Dairy producers on hand to receive their certificates during a Capitol ceremony today were Alderson Dairy, Gerber; Bancrest Dairy Inc., Ferndale; Bartelink Dairy, Escalon; Bucher Dairy, Healdsburg; Charles Ahlem Ranch, Hilmar; and Walter Stornetta Ranch, Point Arena. They represented the first wave of dairies to gain certification status.
The CDQA Environmental Stewardship program has provided voluntary training to about 1,400 dairy farmers and their employees. Certified dairies attend six hours of course work developed by UC Davis, complete a comprehensive farm management plan, and pass a rigorous on-farm evaluation by the California Department of Food and Agriculture (CDFA).
The program began its initial evaluations in late summer. Following the non-regulatory evaluations by CDFA, these dairies voluntarily agreed to have follow-up inspections performed by the Regional Water Quality Board staff. Currently, on-farm evaluations are being funded by a substantial grant from the U.S. EPA. that will cover certification of up to 1,000 dairy facilities.
The CDQA Program was formed in 1997 to assist the state's dairy industry, in cooperation with state and federal agencies and the University of California to improve best practices that affect all aspects of dairy operations. The program includes three components: Environmental Stewardship; Food Safety; and Animal Health and Welfare.
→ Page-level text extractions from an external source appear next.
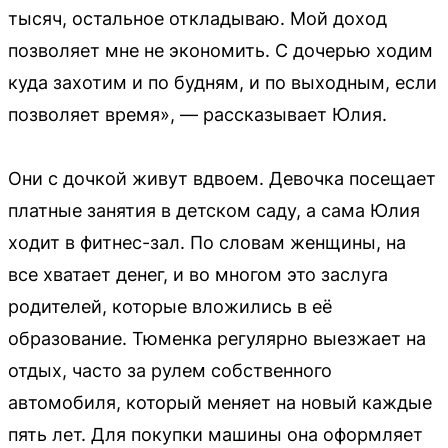
тысяч, остальное откладываю. Мой доход
позволяет мне не экономить. С дочерью ходим
куда захотим и по будням, и по выходным, если
позволяет время», — рассказывает Юлия.
Они с дочкой живут вдвоем. Девочка посещает
платные занятия в детском саду, а сама Юлия
ходит в фитнес-зал. По словам женщины, на
все хватает денег, и во многом это заслуга
родителей, которые вложились в её
образование. Тюменка регулярно выезжает на
отдых, часто за рулем собственного
автомобиля, который меняет на новый каждые
пять лет. Для покупки машины она оформляет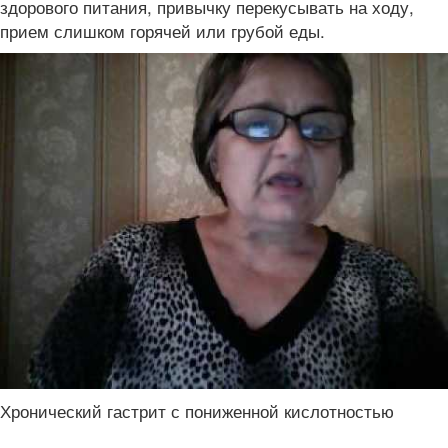
здорового питания, привычку перекусывать на ходу,
прием слишком горячей или грубой еды.
Хронический гастрит с пониженной кислотностью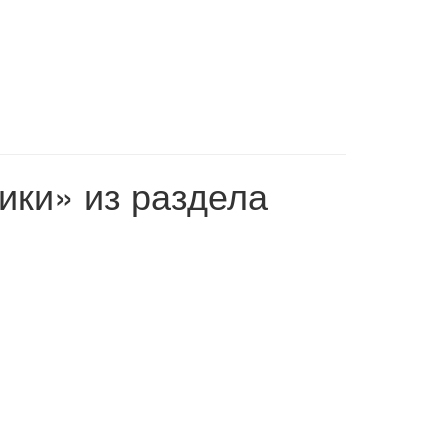
ики» из раздела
The CDQA is supported by dairy industry leadership including the Alliance of Western Milk Producers, California Farm Bureau Federation, California Manufacturing Milk Advisory Board, California Milk Advisory Board, Milk Producers Council, and Western United Dairymen. Government agencies and academic organizations partnering with the environmental certification program include the California Department of Food and Agriculture, the California Environmental Protection Agency, the State Water Resources Control Board, the California Resources Agency, the Department of Fish and Game, Region 9 of the U.S. Environmental Protection Agency, University of California at Davis, and the U.S. Department of Agriculture Animal Plant Health Inspection Service, Natural Resources Conservation Service and Farm Services Agency.